The first generation of prompt management, evals, and observability solutions helped alleviate some of the burden off of AI teams but involved many problems like reliability and scalability (AI workloads are magnitudes larger than their traditional counterparts, meaning that these v0 and v1 solutions were constantly breaking).

The emergence of evaluation infrastructure

This means that reliable, structured evaluation has become one of the major bottlenecks for shipping reliable AI products. This presents a category-defining opportunity: we're at the start of a wave similar to companies like Datadog enabled for traditional engineering. I expect the most successful companies to be platform-agnostic, enabling teams to compare different models and providers rather than being locked into specific vendors. The top solutions will also strengthen organically over time. More data flowing through the system improves automated scoring, creating sustainable competitive moats similar to the vertical search companies I've written about previously.

In the AI era, this new layer is companies like Braintrust.

What is Braintrust? Braintrust is a systematic framework for testing, monitoring, and improving AI agents. The platform allows technical (via SDKs) and non-technical users (via the UI) alike to run test cases ("offline evals") on a dataset and also track the real-time performance of their AI applications in production ("online evals.") This observability piece is useful for teams to see how models behave in the wild and becomes particularly important in cases where there are multiple LLM calls chained together and you need to identify the one causing a problem.

A key element that differentiates Braintrust from the v0s and v1s of this infrastructure layer is that it is purpose-built to handle heavy AI development. I won't dive into too much detail in this blog post, but features like Brainstore (an eval-native database designed to support enormous AI workloads) and Loop (an AI agent that builds prompts, datasets, and evals) make it easy for teams to scale their evals and observability with their own applications.

Why this matters now

What if you think you are still too early in AI development adoption to need evals? What if you are perfectly happy with your existing solutions? The value proposition of adopting end-to-end platforms like Braintrust should still not be underestimated.

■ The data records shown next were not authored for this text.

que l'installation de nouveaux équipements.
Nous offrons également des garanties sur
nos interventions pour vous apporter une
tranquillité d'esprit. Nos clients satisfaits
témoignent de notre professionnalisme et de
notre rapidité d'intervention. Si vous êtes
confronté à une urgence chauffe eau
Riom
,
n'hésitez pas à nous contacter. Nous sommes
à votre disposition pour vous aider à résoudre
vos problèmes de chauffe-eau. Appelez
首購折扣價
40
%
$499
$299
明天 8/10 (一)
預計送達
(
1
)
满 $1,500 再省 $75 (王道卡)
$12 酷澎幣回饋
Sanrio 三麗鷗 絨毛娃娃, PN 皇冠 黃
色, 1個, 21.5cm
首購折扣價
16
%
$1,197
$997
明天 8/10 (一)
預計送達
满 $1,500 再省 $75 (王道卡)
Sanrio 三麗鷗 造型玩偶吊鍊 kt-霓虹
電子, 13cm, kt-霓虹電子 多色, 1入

Teams with systematic evaluation processes iterate faster and deploy more confidently than those relying on manual testing. This advantage compounds over time as AI systems become more complex.

Moreover, three forces are converging:

Production AI is here. From customer support agents to internal copilots, LLMs are powering real products.

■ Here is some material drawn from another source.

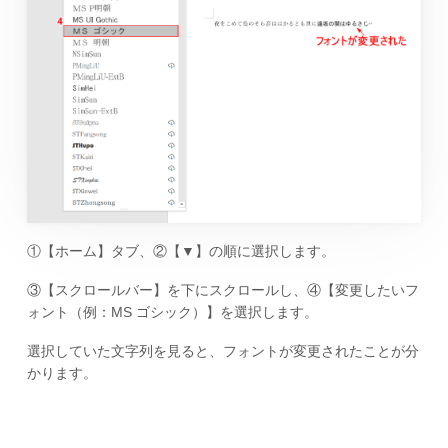
①【ホーム】タブ、②【▼】の順に選択します。
③【スクロールバー】を下にスクロールし、④【変更したいフ
ォント（例：MS ゴシック）】を選択します。
選択していた文字列を見ると、フォントが変更されたことが分
かります。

Complexity is increasing. Chains, RAG, tools, fine-tuning, feedback loops—modern AI stacks are deep.

Reliability is non-negotiable. Enterprises and consumers won't tolerate systems that hallucinate, fail, or degrade without explanation.

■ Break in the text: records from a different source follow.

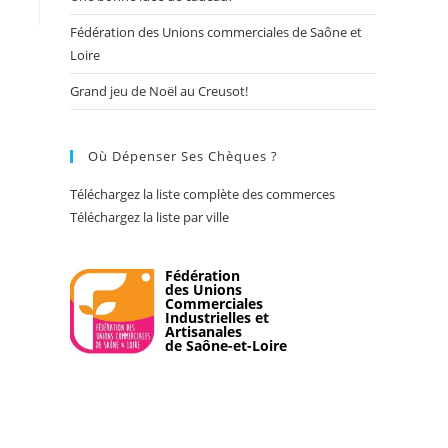
Fédération des Unions commerciales de Saône et
Loire
Grand jeu de Noël au Creusot!
Où Dépenser Ses Chèques ?
Téléchargez la liste complète des commerces
Téléchargez la liste par ville
Fédération
des Unions
Commerciales
Industrielles et
Artisanales
de Saône-et-Loire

This demands a new breed of infrastructure: testable, observable, explainable.

The bigger market opportunity

Zoom out and this is about more than AI testing — the question is, what will the next phase of infrastructure software look like?

CI/CD for AI: The next generation of DevOps could include evaluation pipelines that run on every model deployment.

Monitoring and observability: Logging prompt behavior and detecting performance changes in real time.

Collaborative debugging: Shared platforms for technical and non-technical folks to inspect model behavior together.

Model-agnostic development: Infrastructure that works across providers and foundation models.

Ultimately, reliable AI isn't just about picking the right model or tuning the right prompt. It's about building the scaffolding around your system so that every change is testable, observable, and improvable.

This is why evaluation infrastructure matters so much and why Braintrust is positioned to play a central role in the next generation of AI development. Just like CI/CD became the default for software, systematic evaluation and observability will redefine the space and become the default for AI development.